[Date Prev][Date Next] [Thread Prev][Thread Next] [Date Index] [Thread Index]

Bug#650819: Confirmed, serious



severity 650819 serious
tags 650819 + confirmed patch
retitle 650819 GRUB entries (grub.cfg) sometimes lacking other operating systems, particularly installing 686 or amd64 images (i386)
reassign 650819 os-prober, grub-common
thanks

I have to confirm this. I was hit by this when installing from the March 22 i386 wheezy netinst on my laptop, a typical Intel Core i3 (x86-64) laptop with Windows 7. Although d-i detected Windows, after the install Windows was not listed by GRUB.
I reproduced with a later businesscard, and then with a March 27 "flexible way" USB key with an updated netinst. I reproduced this about in 10-20 installs before precisely understanding when/why it happened.

Thanks Brian for reporting. All the information you reported was precious in nailing this one. This is indeed an os-prober bug, or at least a bug of interaction between os-prober and GRUB.

First of all, debian-installer typically calls os-prober 3 times. The last time is during finish-install (clock-setup) and although it nicely fills syslog, it is not relevant at all to this problem. The 2 other times are indeed from grub-installer.
There are 2 os-prober packages, a deb and a udeb. Typically, both are installed. The deb may however not be installed, when automatic installation of recommendations is disabled (os-prober is only installed because it's recommended by grub-common) or when it is not available (for example, when installing from a netinst without using a mirror).
Typically, grub-installer calls os-prober twice. The first is used mainly to verify the list of other operating systems detected, before asking whether GRUB should be installed. The (possible) second time is when grub-installer calls update-grub (line 845). update-grub's 30_os-prober hook calls os-prober if it is installed.
There is an important difference between these calls. The first, direct, call to os-prober happens in d-i's context (it uses os-prober-udeb). The second one happens in-target (it uses the os-prober deb). This problem comes from this second time. Starting from version 1.45, os-prober's 50mounted-tests attempts to mount partitions using grub-mount, rather than using mount, if the former is available: http://packages.qa.debian.org/o/os-prober/news/20110424T183244Z.html
http://anonscm.debian.org/gitweb/?p=d-i/os-prober.git;a=commit;h=7ed9dec4d2c65056f211324f8e25a4d913b0f2a1

mounted=
if which grub-mount >/dev/null 2>&1 && \
   grub-mount "$partition" "$tmpmnt" 2>/dev/null; then
    mounted=1
    type="$(grub-probe -d "$partition" -t fs)"
    [ "$type" ] || type=fuseblk
else
    ro_partition "$partition"
    for type in $types; do
        if mount -o ro -t "$type" "$partition" "$tmpmnt" 2>/dev/null; then
            mounted=1
            break
        fi
    done
fi

What happens here is that grub-mount fails, but the if's condition still evaluates to true because grub-mount's exit status is 0, and the code above assumes 0 means success. From that point, 50mounted-tests considers the partition mounted, and subtests quietly fail to find anything.
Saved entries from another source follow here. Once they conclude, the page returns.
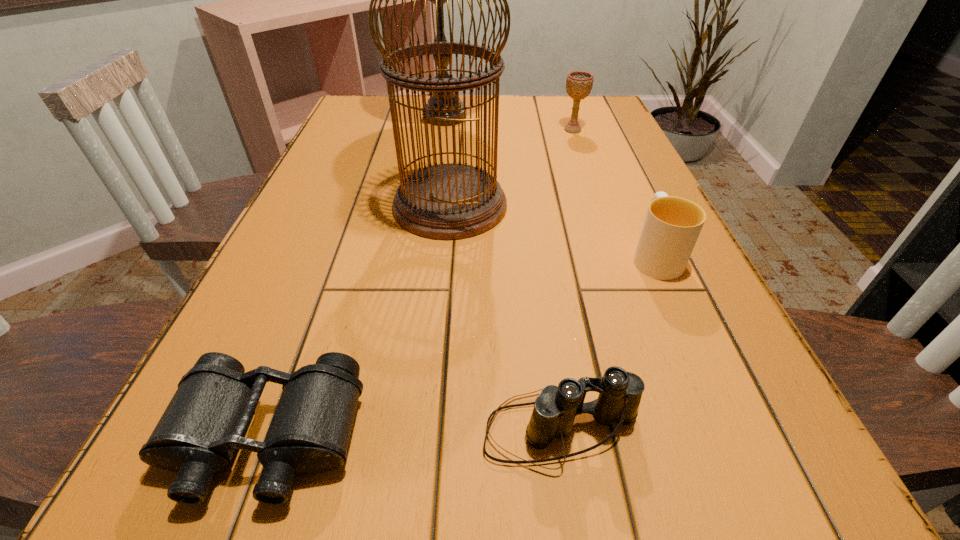 I want to click on chalice present at the right edge, so click(578, 83).

Where is `cup positioned at the right edge`? The image size is (960, 540). cup positioned at the right edge is located at coordinates (672, 225).

What are the coordinates of `object that is at the far left corner` in the screenshot? It's located at (440, 26).

Find the location of `object that is positioned at the near left corner`. object that is positioned at the near left corner is located at coordinates pos(206,420).

The image size is (960, 540). Identify the location of object present at the far right corner. (578, 83).

This screenshot has width=960, height=540. In the image, there is a desktop. Identify the location of vacant region at the left edge. (341, 222).

The width and height of the screenshot is (960, 540). In the image, there is a desktop. Find the location of `blank space at the right edge`. blank space at the right edge is located at coordinates (775, 451).

The width and height of the screenshot is (960, 540). Find the location of `vacant space at the far right corner of the desktop`. vacant space at the far right corner of the desktop is located at coordinates (605, 106).

Identify the location of unoccupied area between the shortest object and the birdcage. (358, 322).

At what (x,y) coordinates should I click in order to perform the action: click on blank region between the shortest object and the birdcage. Please return your answer as a coordinate pair (x, y). The height and width of the screenshot is (540, 960). Looking at the image, I should click on (358, 322). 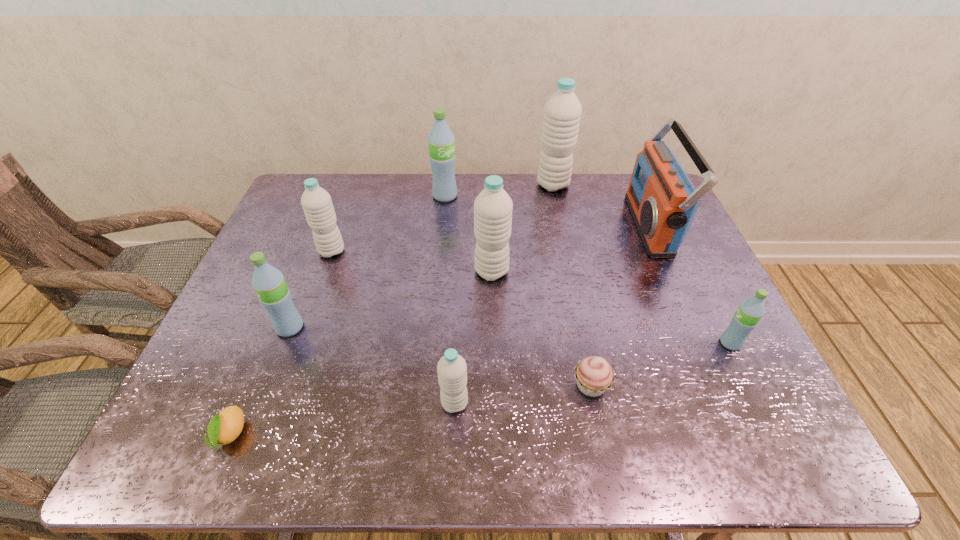 This screenshot has width=960, height=540. I want to click on free space between the farthest green water bottle and the nearest white water bottle, so click(x=450, y=300).

Locate an element on the screen. vacant area that lies between the radio receiver and the biggest white water bottle is located at coordinates (602, 205).

The image size is (960, 540). What are the coordinates of `free space between the biggest green water bottle and the nearest white water bottle` in the screenshot? It's located at (450, 300).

This issue does not affect the first call to os-prober (which is outside the target) because which(1) is not available in the installer, so the condition is false and the tests fallback to the standard mount, which works. This bug (using which in os-prober-udeb) was fixed in os-prober 1.51: http://anonscm.debian.org/gitweb/?p=d-i/os-prober.git;a=commit;h=94048e4ec7a8896fb2c9c917433fa5e3ba71fbbe
However, that commit also introduced a check for grub-probe, which is not in grub-mount-udeb for now, as indicated in the commit message, so for now there is no functional difference; the first use of os-prober will keep falling back to the standard mount.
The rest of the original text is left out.